** RECORDS FOR THE EXERCISE follows **

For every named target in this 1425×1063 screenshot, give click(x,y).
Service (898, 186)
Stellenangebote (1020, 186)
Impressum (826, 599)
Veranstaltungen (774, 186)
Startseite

** End of RECORDS FOR THE EXERCISE **

Copy each line of the material exactly as written.

YOUR RESPONSE:
For every named target in this 1425×1063 screenshot, give click(x,y).
Service (898, 186)
Stellenangebote (1020, 186)
Impressum (826, 599)
Veranstaltungen (774, 186)
Startseite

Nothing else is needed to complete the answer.